◆ TASK DESCRIPTION ◆
Would you please retype, exactly, the lines of the listing below between the line with "A responsabilidade é" and the line with "Mary Parker Follett", inclusive?

◆ ENTRIES PROVIDED ◆
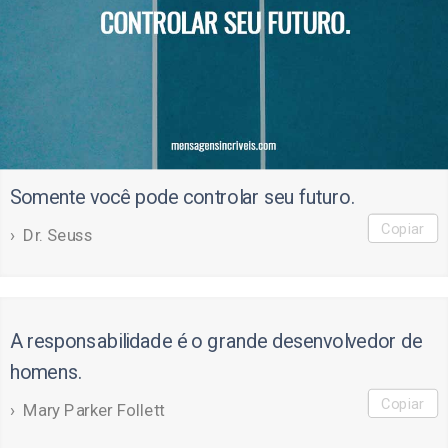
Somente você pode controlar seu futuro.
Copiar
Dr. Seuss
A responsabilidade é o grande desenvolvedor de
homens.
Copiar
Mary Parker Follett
---
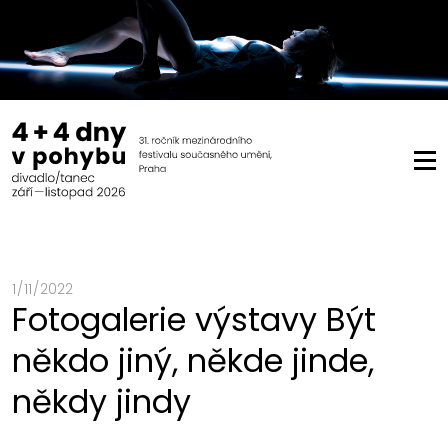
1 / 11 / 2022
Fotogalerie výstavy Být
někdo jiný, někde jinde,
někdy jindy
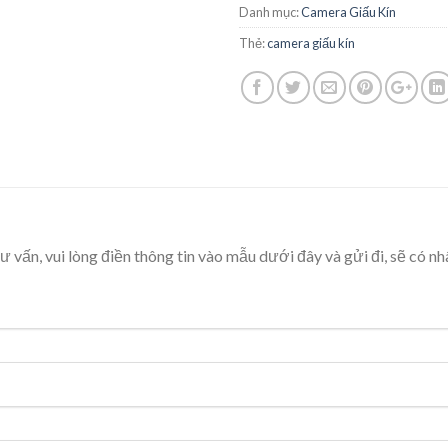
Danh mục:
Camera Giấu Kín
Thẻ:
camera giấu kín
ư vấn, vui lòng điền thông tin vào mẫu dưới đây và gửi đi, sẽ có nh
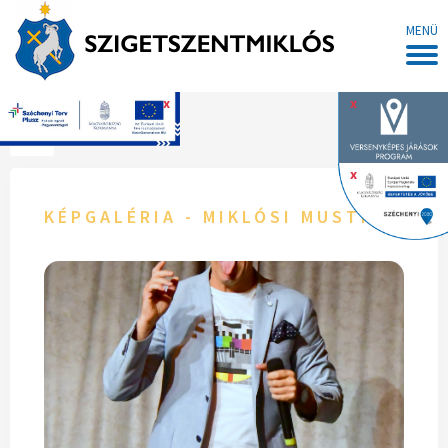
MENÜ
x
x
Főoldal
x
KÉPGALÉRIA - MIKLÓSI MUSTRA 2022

◆ OUTPUT BELOW ◆
A responsabilidade é o grande desenvolvedor de
homens.
Copiar
Mary Parker Follett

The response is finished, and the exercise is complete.